Comme beaucoup de pays occidentaux, les Américains sont divisés sur l’attitude à avoir vis-à-vis de leur passé. Plus précisément vis-à-vis des restes – statues et drapeaux- de la guerre de Sécession (1861-1865) qui occupent encore l’espace public. Certains Américains réclament que les symboles des vaincus sudistes soient bannis de l’espace public puisque ceux-ci seraient « synonymes d’esclavagisme et de haine ». Plus d’une centaine de symboles ont ainsi déjà fait les frais de cette table rase, mais c’est aujourd’hui la bourgade de Charlottesville (Virginie) qui est en émoi : la municipalité démocrate a pour projet de déboulonner une très célèbre statue du général Lee (père et héros de la nation sudiste, puis partisan de la réconciliation) et de renommer le square où elle se trouve « Parc de l’Émancipation », cela « en mémoire des populations noires oppressées au sud ».
Sauf que, n’en déplaise à la presse pour qui la guerre commença quand « le camp esclavagiste, refusant d’abolir l’esclavage, avait décidé de quitter l’Union », le sujet est complexe.
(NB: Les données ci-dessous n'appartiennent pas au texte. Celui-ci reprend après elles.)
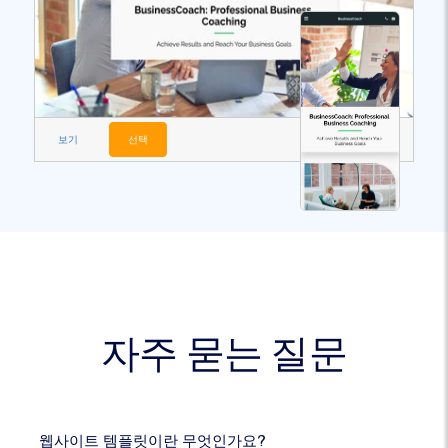
보기
선택
자주 묻는 질문
웹사이트 템플릿이란 무엇인가요?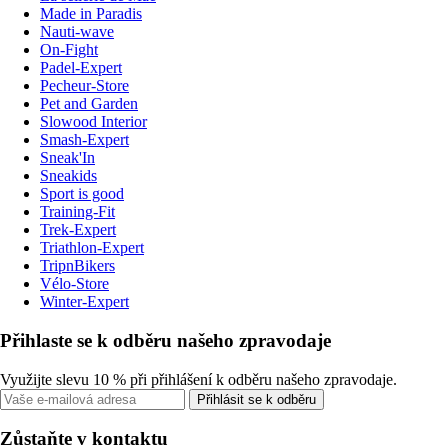
Made in Paradis
Nauti-wave
On-Fight
Padel-Expert
Pecheur-Store
Pet and Garden
Slowood Interior
Smash-Expert
Sneak'In
Sneakids
Sport is good
Training-Fit
Trek-Expert
Triathlon-Expert
TripnBikers
Vélo-Store
Winter-Expert
Přihlaste se k odběru našeho zpravodaje
Využijte slevu 10 % při přihlášení k odběru našeho zpravodaje.
Přihlásit se k odběru
Zůstaňte v kontaktu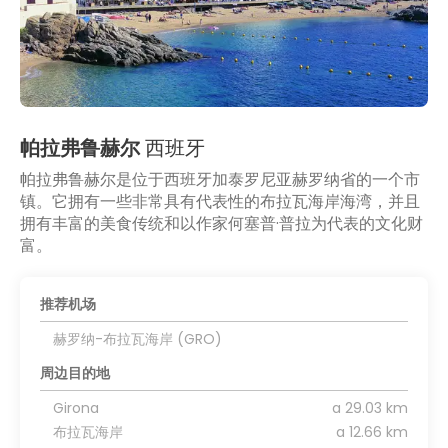
帕拉弗鲁赫尔
西班牙
帕拉弗鲁赫尔是位于西班牙加泰罗尼亚赫罗纳省的一个市
镇。它拥有一些非常具有代表性的布拉瓦海岸海湾，并且
拥有丰富的美食传统和以作家何塞普·普拉为代表的文化财
富。
推荐机场
赫罗纳-布拉瓦海岸 (GRO)
周边目的地
Girona
a 29.03 km
布拉瓦海岸
a 12.66 km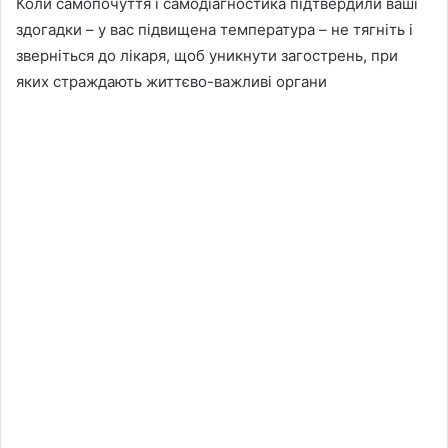
Коли самопочуття і самодіагностика підтвердили ваші
здогадки – у вас підвищена температура – не тягніть і
зверніться до лікаря, щоб уникнути загострень, при
яких страждають життєво-важливі органи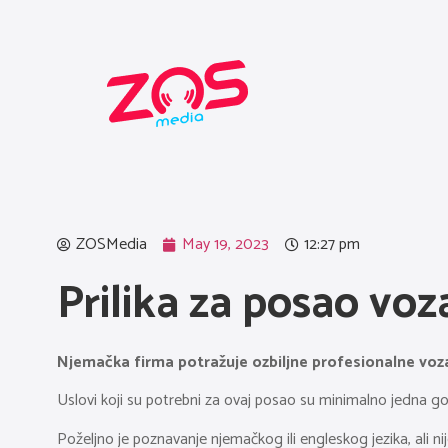
ZOSMedia
May 19, 2023
12:27 pm
Prilika za posao vo
Njemačka firma potražuje ozbiljne profesionalne vozač
Uslovi koji su potrebni za ovaj posao su minimalno jedna g
Poželjno je poznavanje njemačkog ili engleskog jezika, ali n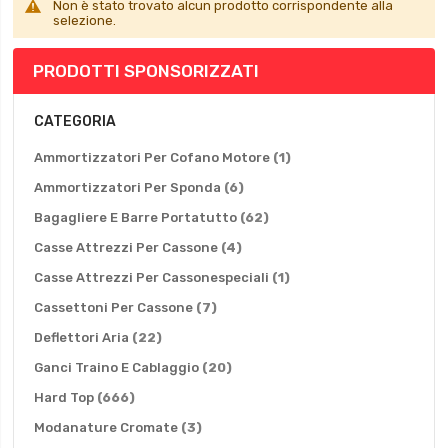
Non è stato trovato alcun prodotto corrispondente alla
selezione.
NAVIGA PER
CATEGORIA
elemento
Ammortizzatori Per Cofano Motore
1
elementi
Ammortizzatori Per Sponda
6
elementi
Bagagliere E Barre Portatutto
62
elementi
Casse Attrezzi Per Cassone
4
elemento
Casse Attrezzi Per Cassonespeciali
1
elementi
Cassettoni Per Cassone
7
elementi
Deflettori Aria
22
elementi
Ganci Traino E Cablaggio
20
elementi
Hard Top
666
elementi
Modanature Cromate
3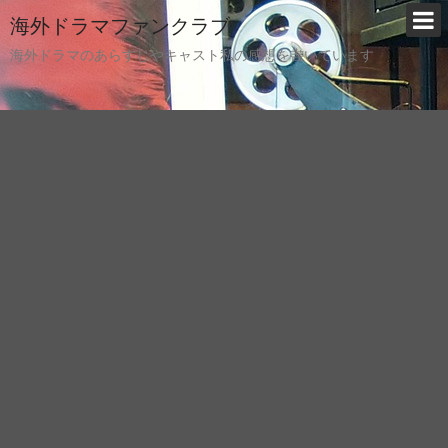
海外ドラマファンクラブ
海外ドラマのあらすじやキャスト私の感想を書いています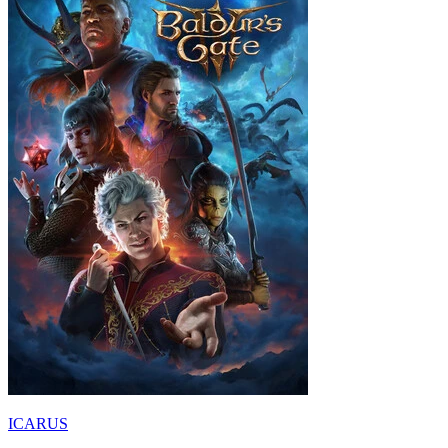
ICARUS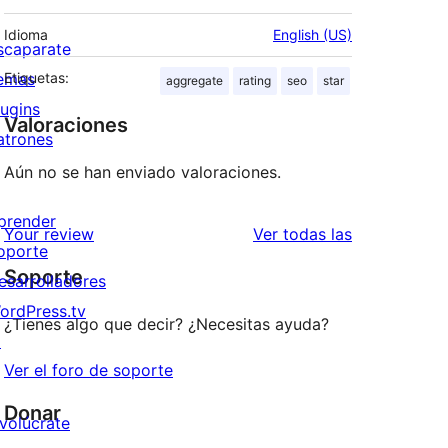
Idioma
English (US)
scaparate
emas
Etiquetas:
aggregate
rating
seo
star
lugins
Valoraciones
atrones
Aún no se han enviado valoraciones.
prender
valoraciones
Your review
Ver todas las
oporte
Soporte
esarrolladores
ordPress.tv
¿Tienes algo que decir? ¿Necesitas ayuda?
↗
Ver el foro de soporte
Donar
nvolúcrate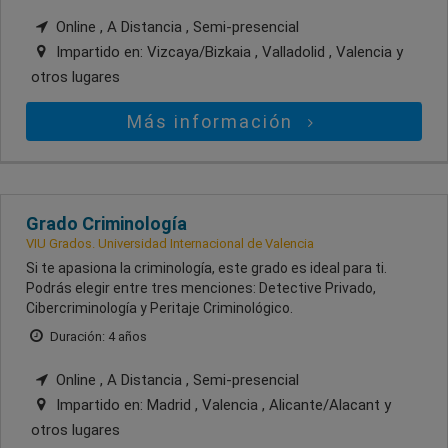
Online , A Distancia , Semi-presencial
Impartido en:
Vizcaya/Bizkaia , Valladolid , Valencia
y
otros lugares
Más información
Grado Criminología
VIU Grados. Universidad Internacional de Valencia
Si te apasiona la criminología, este grado es ideal para ti.
Podrás elegir entre tres menciones: Detective Privado,
Cibercriminología y Peritaje Criminológico.
Duración: 4 años
Online , A Distancia , Semi-presencial
Impartido en:
Madrid , Valencia , Alicante/Alacant
y
otros lugares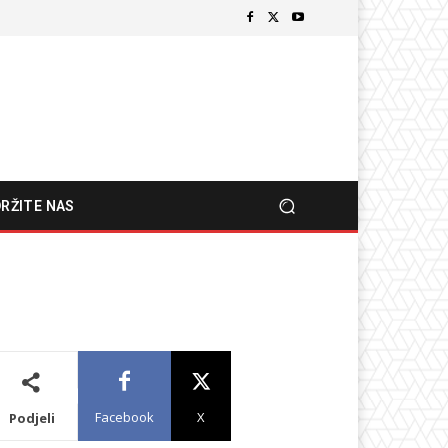
RŽITE NAS
Facebook
X
Podjeli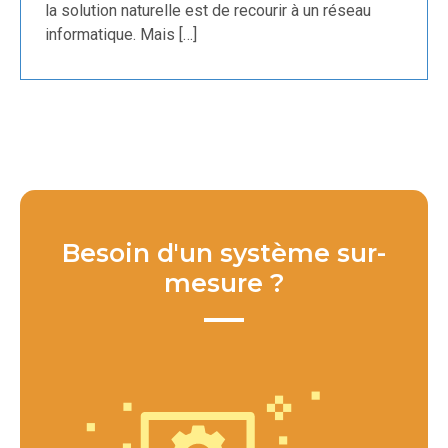
la solution naturelle est de recourir à un réseau
informatique. Mais […]
Besoin d'un système sur-
mesure ?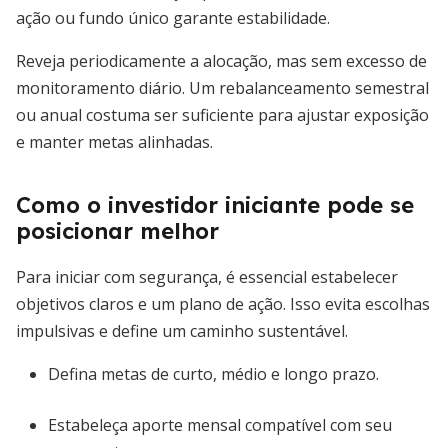
ação ou fundo único garante estabilidade.
Reveja periodicamente a alocação, mas sem excesso de
monitoramento diário. Um rebalanceamento semestral
ou anual costuma ser suficiente para ajustar exposição
e manter metas alinhadas.
Como o investidor iniciante pode se
posicionar melhor
Para iniciar com segurança, é essencial estabelecer
objetivos claros e um plano de ação. Isso evita escolhas
impulsivas e define um caminho sustentável.
Defina metas de curto, médio e longo prazo.
Estabeleça aporte mensal compatível com seu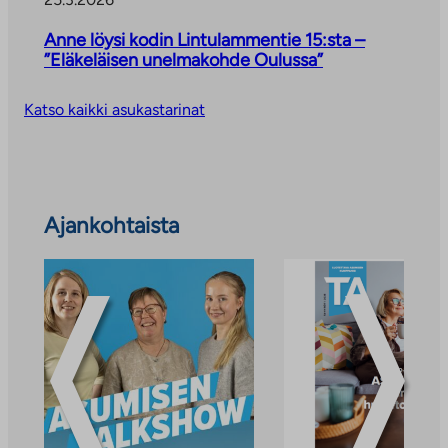
Anne löysi kodin Lintulammentie 15:sta –
”Eläkeläisen unelmakohde Oulussa”
Katso kaikki asukastarinat
Ohita
Ajankohtaista
ajankohtaiset
uutiset
ja
tiedotteet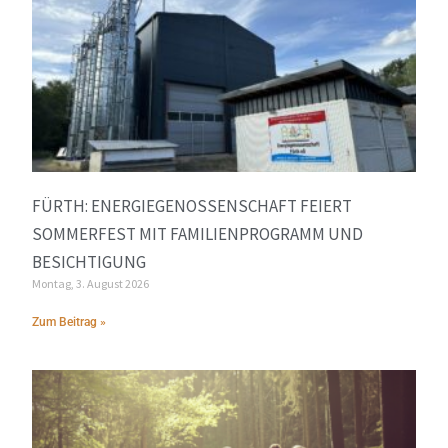
FÜRTH: ENERGIEGENOSSENSCHAFT FEIERT
SOMMERFEST MIT FAMILIENPROGRAMM UND
BESICHTIGUNG
Montag, 3. August 2026
Zum Beitrag »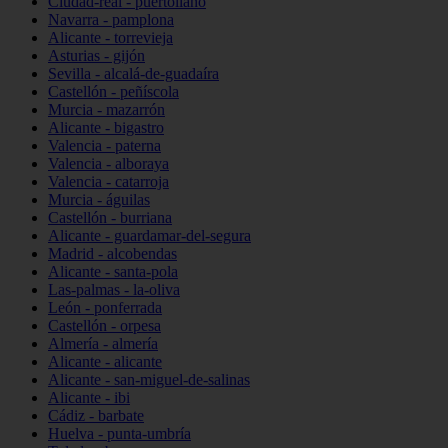
Ciudad-real - puertollano
Navarra - pamplona
Alicante - torrevieja
Asturias - gijón
Sevilla - alcalá-de-guadaíra
Castellón - peñíscola
Murcia - mazarrón
Alicante - bigastro
Valencia - paterna
Valencia - alboraya
Valencia - catarroja
Murcia - águilas
Castellón - burriana
Alicante - guardamar-del-segura
Madrid - alcobendas
Alicante - santa-pola
Las-palmas - la-oliva
León - ponferrada
Castellón - orpesa
Almería - almería
Alicante - alicante
Alicante - san-miguel-de-salinas
Alicante - ibi
Cádiz - barbate
Huelva - punta-umbría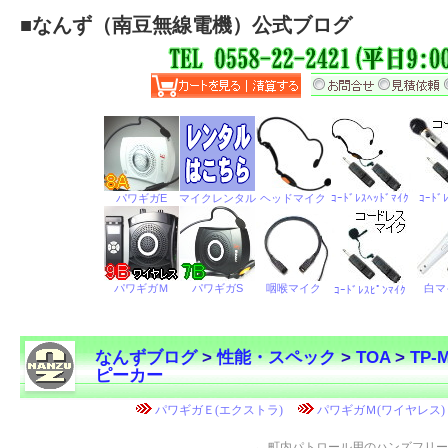
■
なんず（南豆無線電機）公式ブログ
なんずブログ
>
性能・スペック
>
TOA
>
TP
ピーカー
←
町内パトロール用のハンズフリー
La guerre de Sécession n’est pas une guerre entre les gentils progressistes du Nord et les méchants racistes du Sud ; penser que les Américains ont choisi de mourir par millions pour les droits des Noirs, c’est partir d’un postulat erroné.
La guerre de Sécession est avant tout le point culminant d’un conflit séculaire entre deux modèles sociaux-politiques. D’un côté le Sud, agricole et conservateur, partisan d’une confédération d’États indépendants ; de l’autre le Nord, industriel et progressiste, partisan d’une fédération centralisée où les États doivent obéir au pouvoir central. Le débat européen avant l’heure, en quelque sorte…
Or, quand le Nord décida de taxer la production agricole du Sud pour le forcer à s’industrialiser, ce dernier refusa et annonça qu’il construirait ses propres ports afin de prendre son indépendance économique. C’est ce qui motiva les abolitionnistes nordistes, désireux de faire pression sur un Sud qui pourrait représenter un concurrent potentiel. L’abolition de l’esclavage n’est donc qu’un prétexte à cette guerre entre deux modèles de société.
Ce conflit joua un rôle fondateur pour l’identité des États du Sud. Tous leurs arrière-mondes culturels sont le fruit de cette résistance héroïque dans une guerre perdue d’avance pour la liberté et la défense de leurs traditions. Aujourd’hui, défendre ces symboles, ce n’est pas une façon de dire « Vive les Blancs et l’esclavage ! » Défendre ces symboles, c’est, au mieux, une marque de respect pour le sacrifice de leurs aïeux ; au pire une revendication politique néo-libertarienne qui signifierait « J’emmerde le gouvernement central de Washington ». Interdire aux États du Sud d’arborer leurs symboles, c’est nier leur culture et leur histoire par un jacobinisme mensonger et revanchard.
Ainsi, donc, affirmer que le drapeau sudiste est une bannière raciste ou que le général Lee est un nazi avant l’heure relève d’un anachronisme indigne. Qu’il soit aujourd’hui utilisé par des racistes ne fait pas du drapeau sudiste un symbole raciste, pas plus que le drapeau corse, utilisé par le FLNC, n’est devenu un signe terroriste…
Ce problème dépasse évidemment le territoire américain. Il n’est pas seulement question de défendre une statue ou un drapeau. Il s’agit avant tout de défendre notre histoire face aux déconstructeurs, face à ceux qui jugent du passé avec pour seul étalon le politiquement correct présent… Si nous relâchons notre vigilance, nous risquons bien de voir nos imaginaires décolonisés, nos statues déboulonnées et nos drapeaux arrachés. Car « l’Histoire est écrite par ceux qui pendent les héros », pour reprendre cette phrase qui ouvre le film Braveheart.